On 32-bit and 64-bit Windows (both NT and 9x), EXE, DLL and OBJ files are all COFF. EXE/DLL files stick an MS-DOS stub and the "PE\0\0" header before the COFF header, OBJ files start with the COFF header directly.
This is different from DOS, 16-bit Windows and OS/2, where the standard object file format (Intel OMF) was completely unrelated to the executable formats (MZ for DOS; NE for 16-bit Windows and OS/2 1.x)
Interestingly, I recently tried to dive in and figure out why exactly Microsoft went with COFF. It seems like Intel OMF was adapted all the way up through OMF386, and Microsoft switched to COFF around 1989, near the beginning of the NT OS/2 project. Fascinatingly, it seems like a big criteria that Microsoft had factored in was that tools for COFF already existed for the Intel i860 RISC processor, so early on in NT's life they seemed to think that it was going to be a lot more important.
That said, I do not consider PE to be similar enough to COFF to warrant calling them the same format. Aside from having completely different headers, PE has many additional structures that don't exist in COFF, and even the structures that are shared are fairly different between PE and COFF. PE barely uses anything from COFF, and it doesn't even use it the way that COFF does. Of course ELF objects also have some differences between object file and shared object/executable, but it's at least very clearly the same format the whole time, just utilized a bit differently.

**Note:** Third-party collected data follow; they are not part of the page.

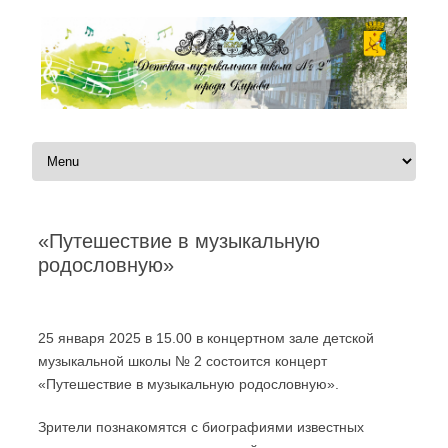
Перейти к содержимому
«Путешествие в музыкальную
родословную»
Автор:
|
25 января 2025 в 15.00 в концертном зале детской
музыкальной школы № 2 состоится концерт
«Путешествие в музыкальную родословную».
Зрители познакомятся с биографиями известных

Can you expound on this? Why are the boundaries not important at the linking stage - aren't you linking the wrong code then? Or did I not understand the point here?
The boundaries aren't important during delinking, as long as you do not cut across a variable or function. To the linker, sections are just arrays of bytes. It doesn't care what's inside those, all it has to do is lay them out in memory and apply relocations.
How you decide to slice up the original program is up to you. It doesn't have to follow the boundaries from the original object files.
To keep things short, object files are made of three parts: relocatable section bytes, relocation tables and a symbol table.
When a linker is invoked to generate an executable from a bunch of object files, it will lay out their sections in memory, compute the addresses of the symbols in the virtual address space and apply the relocations based on the final addresses of the symbols onto the section bytes.
The trick to delinking is figuring out where those relocations were applied in order to undo them and get back relocatable bytes. Then, you create relocation tables based on what you've just undone as well as a symbol table, package it all and you'll get an object file.
The really tricky part is the analysis for spotting the relocation spots. I'm leveraging Ghidra to do the bulk of the work, but it still requires some work to convert references into relocation spots (fairly easy on x86, nightmarishly difficult on MIPS) as well as collecting all the required data and serializing the object file itself, hence this extension to automate all of that.